We evaluated 43 eyes of 22 HIV-infected individuals without ocular opportunistic infections. Average peripapillary RNFL thickness was determined with spectral-domain optical coherence tomography (OCT), based on values from 4 quadrants. CS was measured with the Pelli-Robson technique and expressed as logCS. Color vision was evaluated with the Lanthony desaturated 15-hue technique and expressed as a color confusion score (CCS); higher scores indicate worse color vision. Correlations among various measures were assessed using Pearson correlation coefficients.
Median average RNFL thickness was 105.0 um (range 81.7-123.3 um). Median logCS score was 1.65 (range 1.35-1.95). Median CCS was 1.62 (range 0.96-2.97). Median average RNFL thickness was inversely correlated with CS (r=-0.34, p=0.026) and there was a weakly positive correlation with CCS (r=0.30, p=0.053).

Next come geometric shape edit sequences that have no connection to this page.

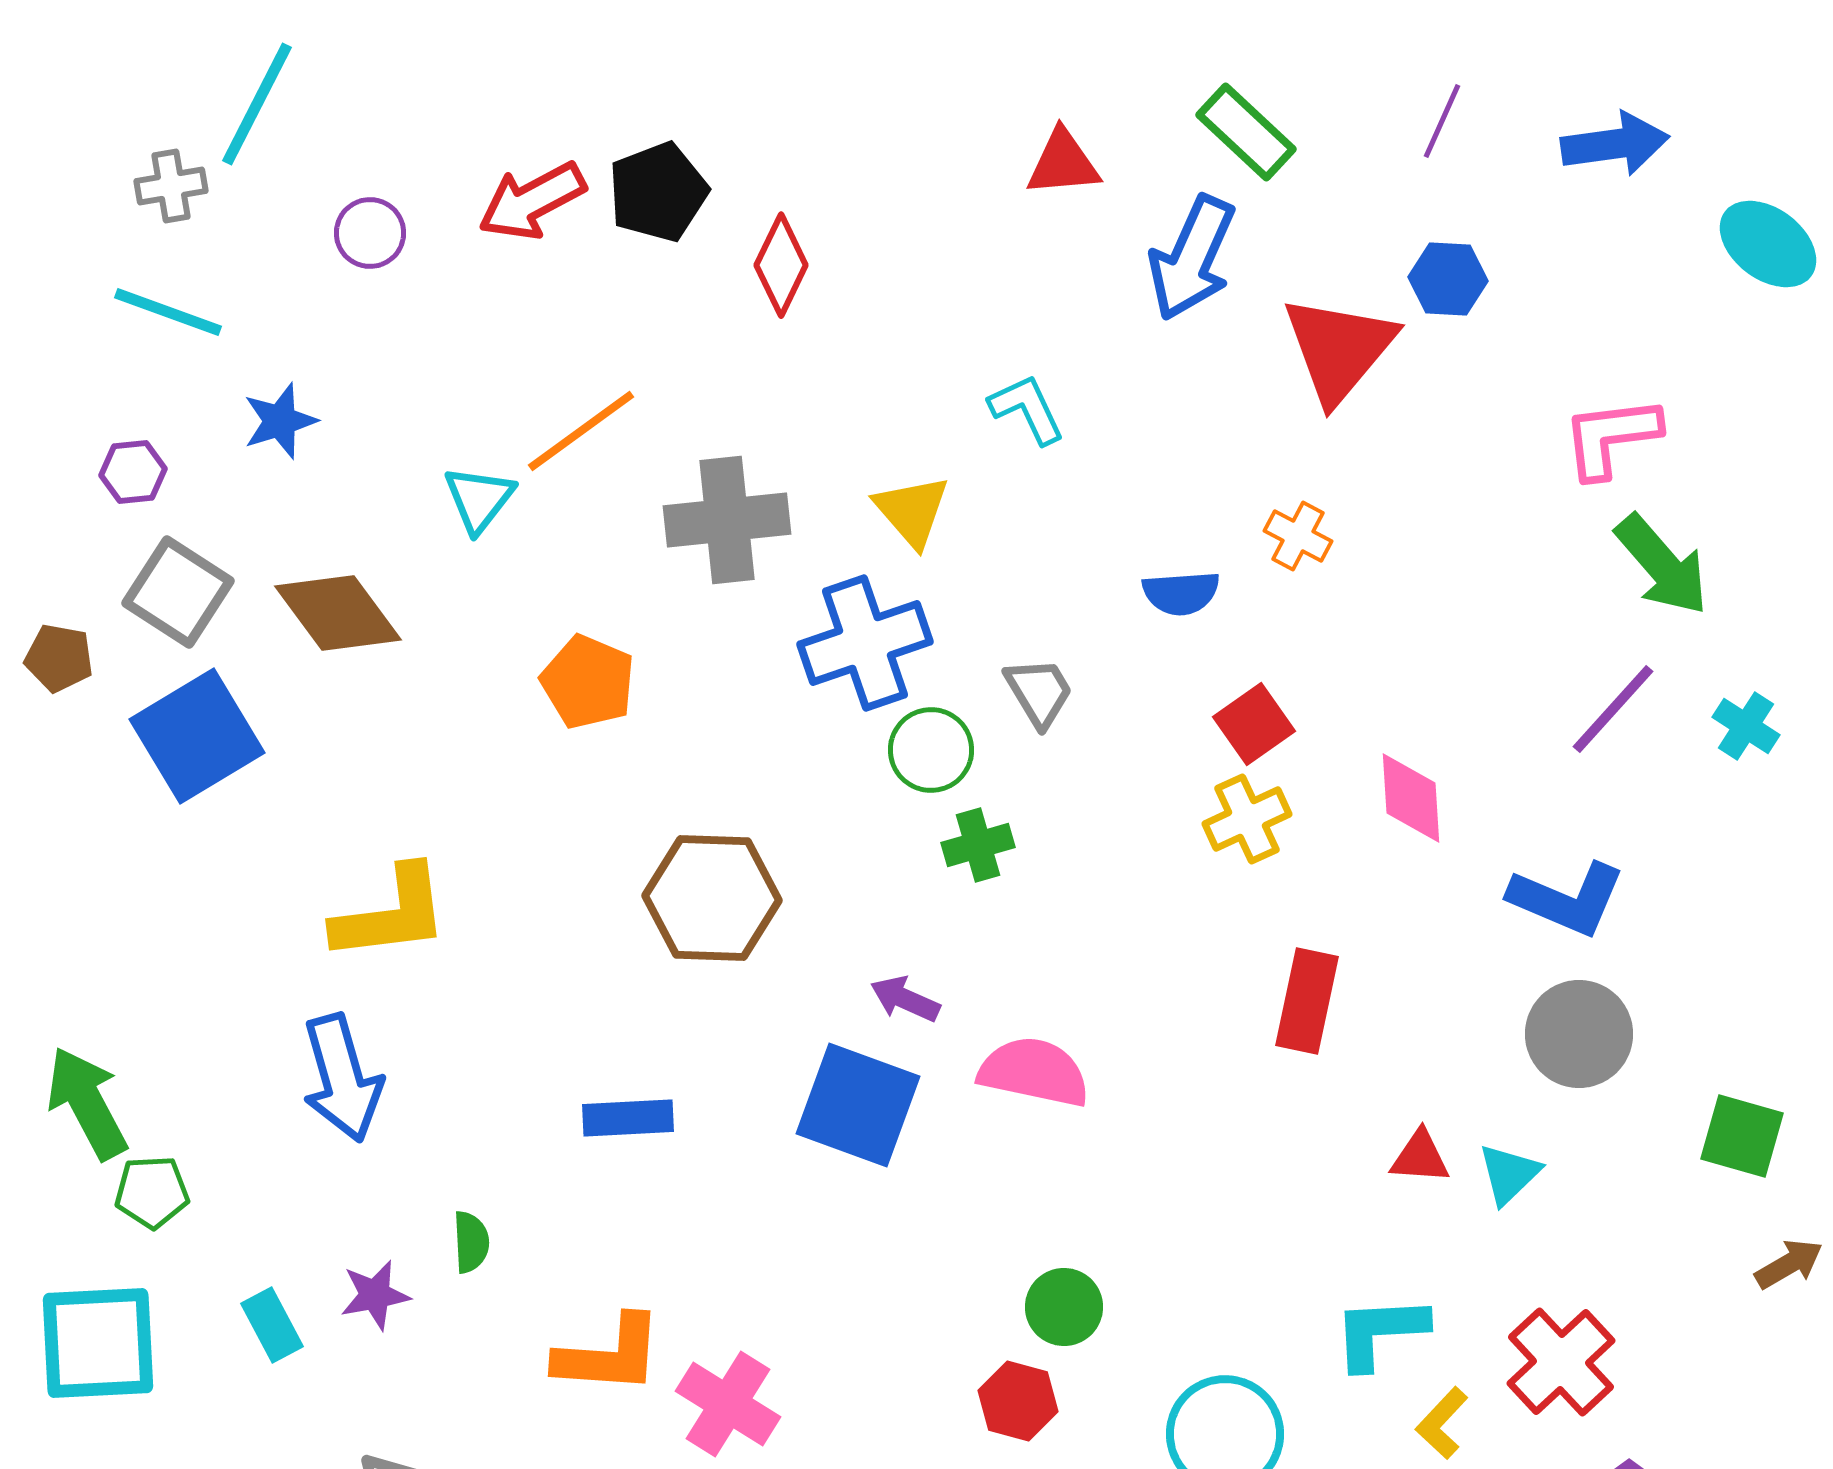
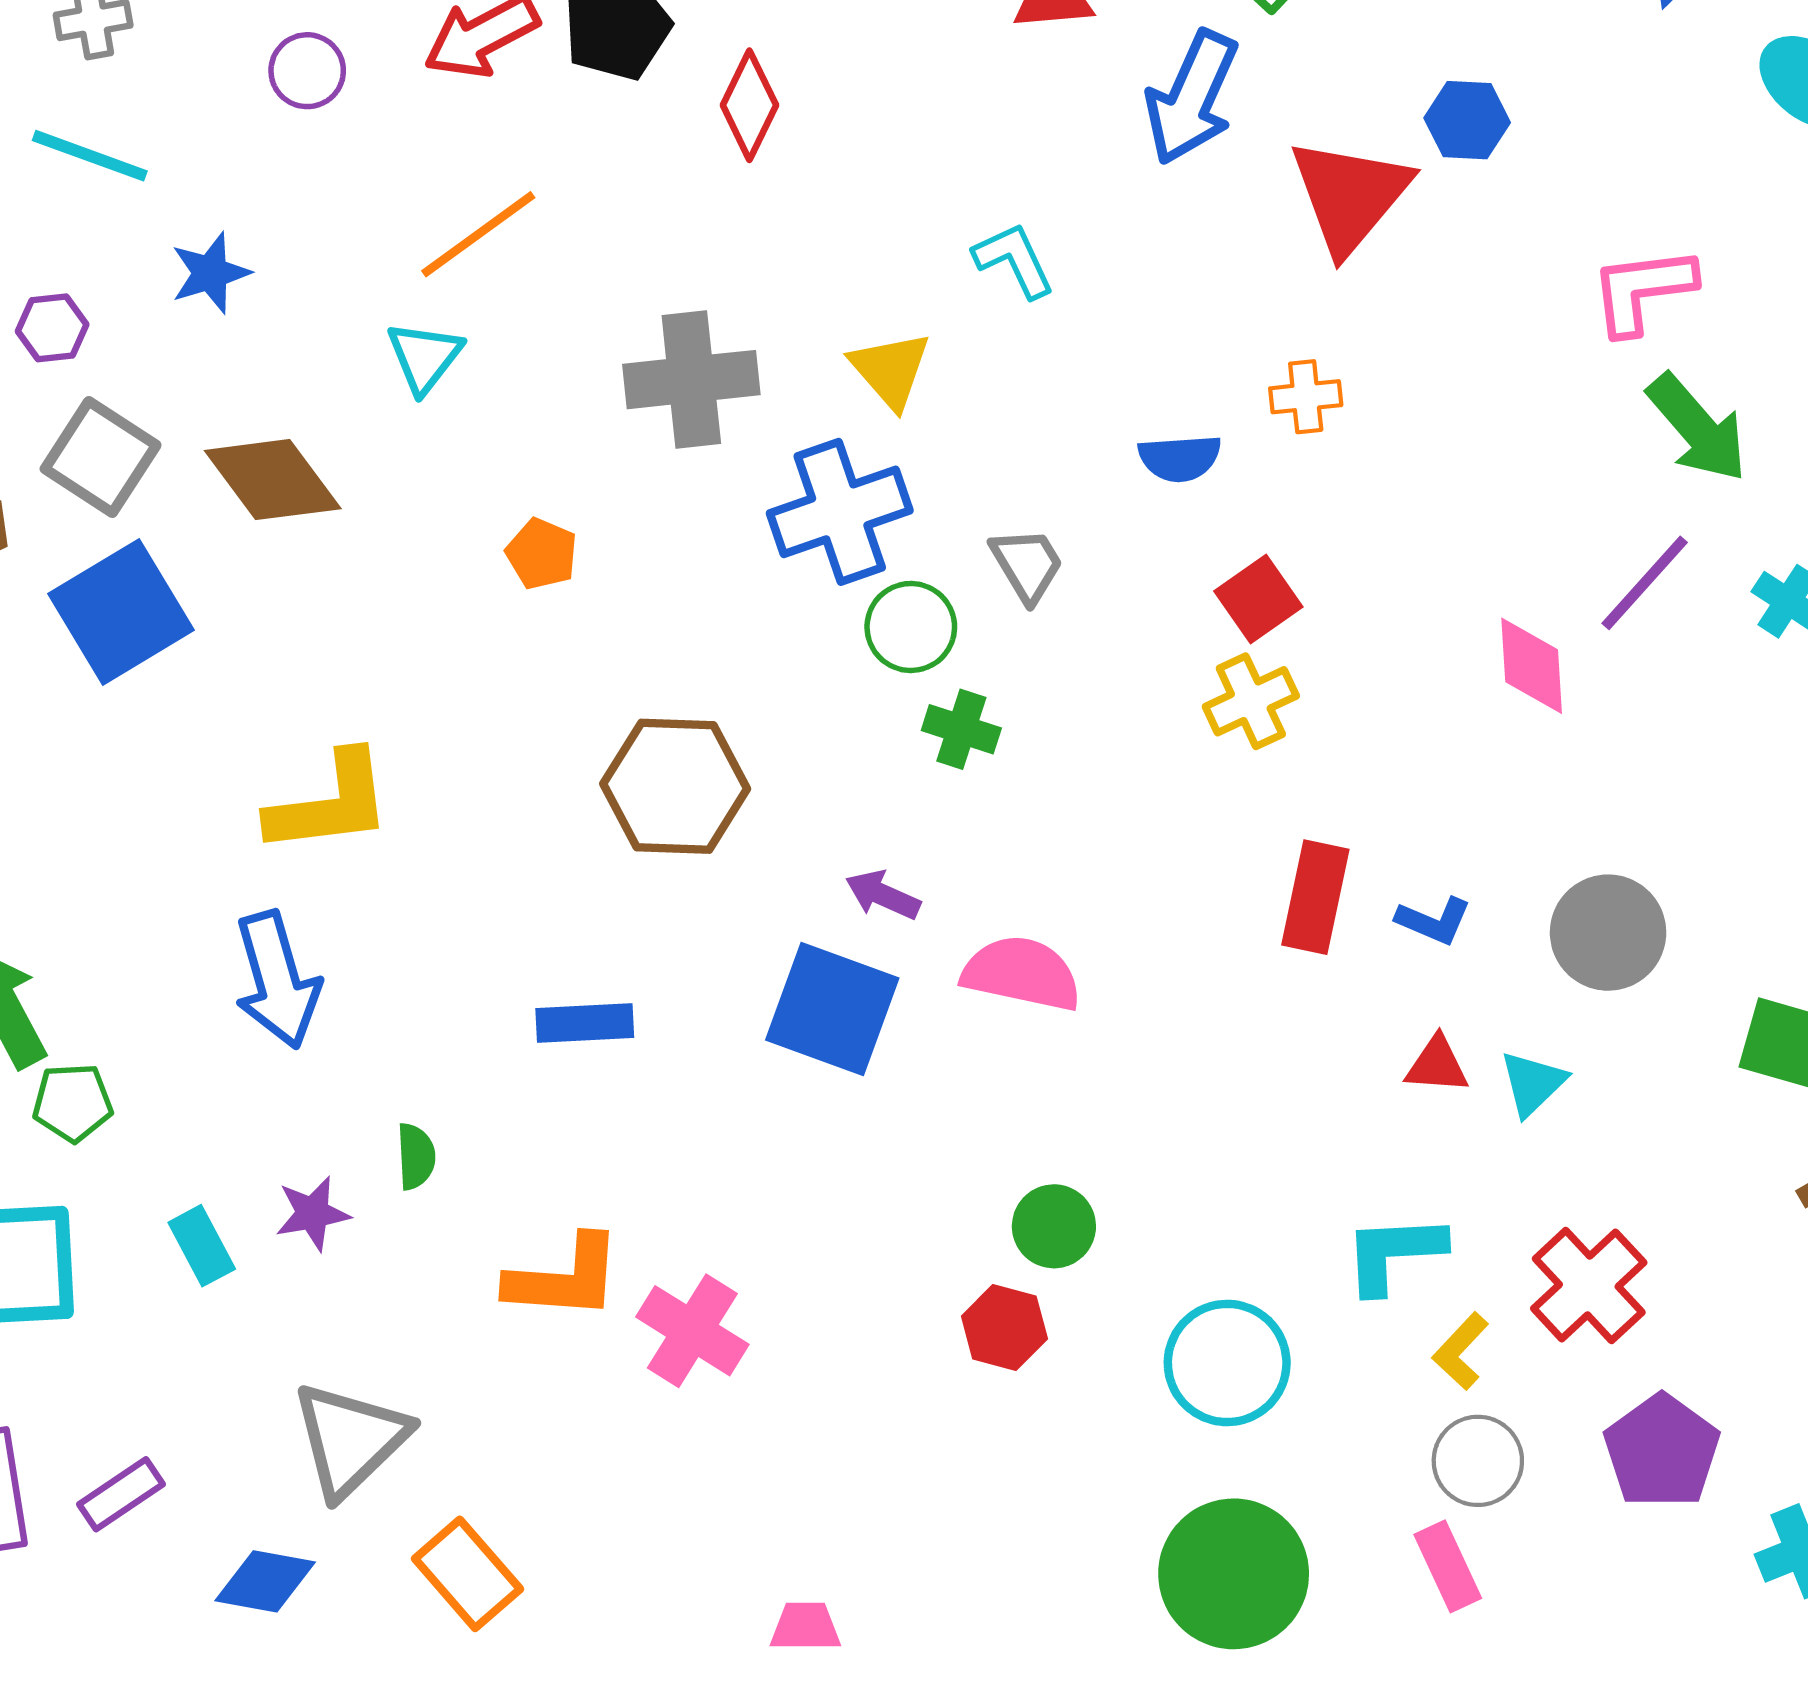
orange line: (581, 431) -> (478, 234), moved
orange cross: (1298, 536) -> (1306, 397), turned -34
orange pentagon: (588, 682) -> (542, 554), size x0.7
pink diamond: (1411, 798) -> (1532, 666), moved
green cross: (978, 845) -> (961, 729), turned 34
blue L-shape: (1567, 899) -> (1434, 921), moved, size x0.6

The relationship between increased RNFL thickness and worse visual function in this population suggests that axoplasmic stasis may be the basis for psychophysical losses. These changes could lead to ganglion cell death with RNFL atrophy, resulting in the optic neuropathy seen in autopsy studies. Mitochondrial dysfunction, caused by HIV or its treatment or both, in susceptible individuals, is a potential disease mechanism.